Psychologie

En plus de notre mémoire ordinaire, nous avons la mémoire du corps. Et parfois, nous ne soupçonnons même pas quels sentiments elle garde. Et que se passera-t-il s'ils sont libérés… Notre correspondant évoque sa participation à un groupe de danse psychothérapeutique.

Le ressentiment m'a pressé comme un chiffon et m'a secoué comme une poire. Elle m'a tordu les coudes et m'a jeté mes propres mains au visage, qui ressemblaient à celles de quelqu'un d'autre. Je n'ai pas résisté. Au contraire, j'ai chassé toutes les pensées, j'ai éteint l'esprit, je me suis donné à sa pleine puissance. Pas moi, mais elle possédait mon corps, bougeait dedans, dansait sa danse désespérée. Et ce n'est que lorsque j'ai été complètement cloué au sol, mon front tordu jusqu'à mes genoux et un entonnoir de vide tournant dans mon estomac, qu'une faible protestation a soudainement éclaté du plus profond de ce vide. Et il m'a fait redresser mes jambes tremblantes.

La colonne vertébrale était tendue, comme une tige tordue, qui sert à tirer une charge exorbitante. Mais j'ai quand même réussi à redresser mon dos et à lever la tête. Puis, pour la première fois, j'ai regardé l'homme qui m'avait observé tout ce temps. Son visage était complètement impassible. Au même moment, la musique s'arrêta. Et il s'est avéré que mon test principal était encore à venir.

Pour la première fois, je regardai l'homme qui me regardait. Son visage était complètement dépourvu d'émotion.

Je regarde autour de moi — autour de nous dans des poses différentes se trouvent les mêmes couples figés, il y en a au moins dix. Ils attendent également la suite avec impatience. "Maintenant, je vais rallumer la musique et votre partenaire essaiera de reproduire vos mouvements tels qu'il s'en souvenait", explique le présentateur. Nous nous sommes réunis dans l'un des auditoriums de l'Université pédagogique d'État de Moscou: la XIVe Conférence psychodramatique de Moscou s'y est tenue1, et la psychologue Irina Khmelevskaya ont présenté son atelier «Psychodrame en danse». Après plusieurs exercices de danse (nous avons suivi la main droite, dansé seul et «pour l'autre», puis ensemble), Irina Khmelevskaya a suggéré de travailler avec ressentiment: «Rappelez-vous la situation où vous avez ressenti ce sentiment et exprimez-le en danse. Et le partenaire que vous avez choisi ne fera que regarder pour l'instant.

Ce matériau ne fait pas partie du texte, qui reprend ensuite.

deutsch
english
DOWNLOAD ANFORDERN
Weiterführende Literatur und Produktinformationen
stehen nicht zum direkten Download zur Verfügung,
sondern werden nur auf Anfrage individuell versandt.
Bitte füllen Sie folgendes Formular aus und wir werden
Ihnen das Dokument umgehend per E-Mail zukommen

Et maintenant la musique - la même mélodie - retentit à nouveau. Mon partenaire Dmitry répète mes mouvements. J'arrive quand même à être surpris par sa justesse. Après tout, il ne me ressemble pas du tout : il est plus jeune, beaucoup plus grand et large d'épaules que moi… Et puis il m'arrive quelque chose. Je vois qu'il se défend de coups invisibles. Quand je dansais toute seule, il me semblait que tous mes sentiments venaient de l'intérieur. Maintenant, je comprends que je n'ai pas "tout inventé moi-même" - j'avais des raisons à la fois de ressentiment et de douleur. Je me sens insupportablement désolé pour lui, dansant, et moi-même, regardant, et moi-même, comme je l'étais au moment où je traversais tout cela. Elle était inquiète, essayant de ne pas se l'avouer, poussant le tout plus profondément, le verrouillant avec dix verrous. Et maintenant tout sort.

Je vois comment Dmitry se lève à peine de ses hanches, redresse ses genoux avec un effort…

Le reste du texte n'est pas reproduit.